Im Gegensatz zu OnLive kann man diese Titel dann auch weiterverkaufen, verleihen und so lange spielen bis irgendwann die Konsole defekt ist und es in 10 Jahren keine Ersatzgeräte mehr gibt - und nicht nur bis zu dem Tag an dem OnLive (verdientermaßen) pleite geht.
 
Yasopp schrieb:
Hallo,

ich denke in 10-15 Jahren könnte das zum Standart werden. Die Publisher hätte damit alles erreicht was die sich wünschen, keine Raubkopierer und kein Second Hand Handel mehr.
Wenn die ersten Top-Titel nur noch über diesen Weg spielbar sind wird sich das mehr und mehr durchsetzen.
Wenn man an Halflife 2 mit Steam denkt, was war das Gemecker über diese Zwangsaktivierung übers Internet groß und heute ist Steam für eine große Zahl von Spielern was völlig normales.

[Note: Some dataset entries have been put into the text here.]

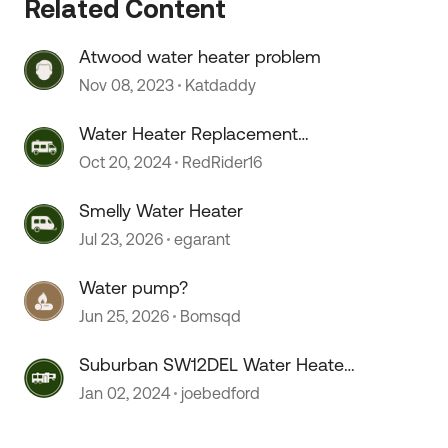
Related Content
 by
Atwood water heater problem
Nov 08, 2023
Katdaddy
Water Heater Replacement
Recommendations
Oct 20, 2024
RedRider16
Smelly Water Heater
Jul 23, 2026
egarant
Water pump?
Jun 25, 2026
Bomsqd
Suburban SW12DEL Water Heater
On/OFF switch melts???
Jan 02, 2024
joebedford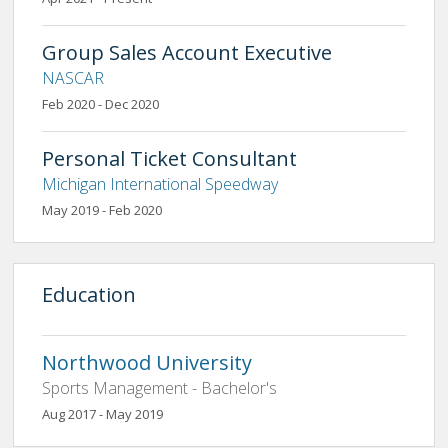
Group Sales Account Executive
NASCAR
Feb 2020 - Dec 2020
Personal Ticket Consultant
Michigan International Speedway
May 2019 - Feb 2020
Education
Northwood University
Sports Management - Bachelor's
Aug 2017 - May 2019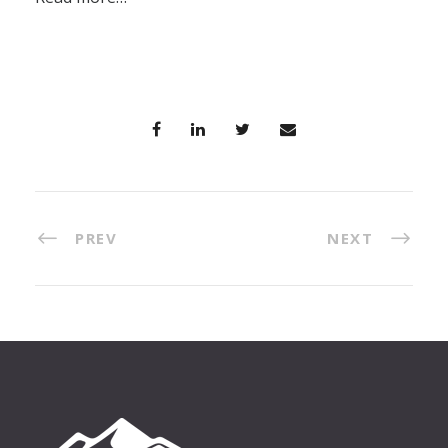
PREV
NEXT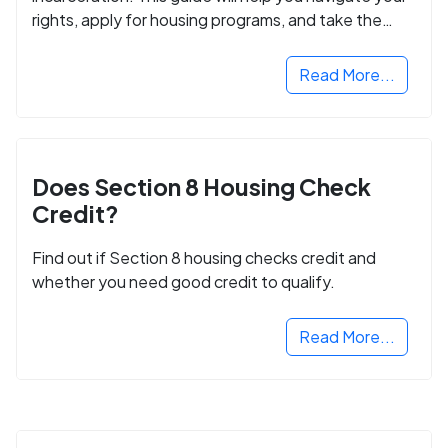
rights, apply for housing programs, and take the
next step in rebuilding your life.
Read More...
Does Section 8 Housing Check
Credit?
Find out if Section 8 housing checks credit and
whether you need good credit to qualify.
Read More...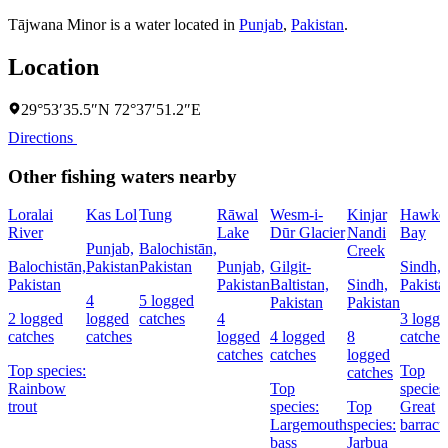
Tājwana Minor is a water located in
Punjab
,
Pakistan
.
Location
29°53′35.5″N 72°37′51.2″E
Directions
Other fishing waters nearby
Loralai
Kas Lol
Tung
Rāwal
Wesm-i-
Kinjar
Hawke
River
Lake
Dūr Glacier
Nandi
Bay
Punjab,
Balochistān,
Creek
Balochistān,
Pakistan
Pakistan
Punjab,
Gilgit-
Sindh,
Pakistan
Pakistan
Baltistan,
Sindh,
Pakista
4
5 logged
Pakistan
Pakistan
2 logged
logged
catches
4
3 logg
catches
catches
logged
4 logged
8
catches
catches
catches
logged
Top species:
Top
catches
Rainbow
Top
species
trout
species:
Top
Great
Largemouth
species:
barrac
bass
Jarbua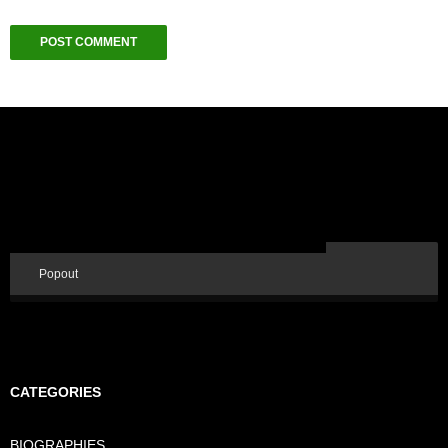
Popout
CATEGORIES
BIOGRAPHIES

vermutlich wirds wirklich so kommen. gibt immer mehr anzeichen darauf.
aber dann bleibt nur zu hoffen das die leute sich so einen mist nicht gefallen lassen. es wird nie an die qualität von lokalen spielinhalten kommen, damit mein ich die bild und ton qualität.
nicht umsonst entwickelt sich die technologie dahin immer weiter und benötigt vom pc zum monitor unheimliche datenmengen.
aber eben ich seh schon das viele publisher auf diese idee kommen werden, ubisoft wollte schon mal vorreiter sein mit der permanenten inet verbindung für offline games...
mich persönlich interessiert das weniger dann spiel ich halt nicht mehr als mich knechten zu lassen und nur noch alles zu mieten.

und zu HL2 ja das gemecker war sehr gross. aber vorallem weil viele noch nicht so richtig begriffen haben das es den offline modus dannach gibt.
und steam hat sich dahingegen ja auch nicht wirklich verändert. man kann ziemlich problemlos offline die spiele spielen die man hat.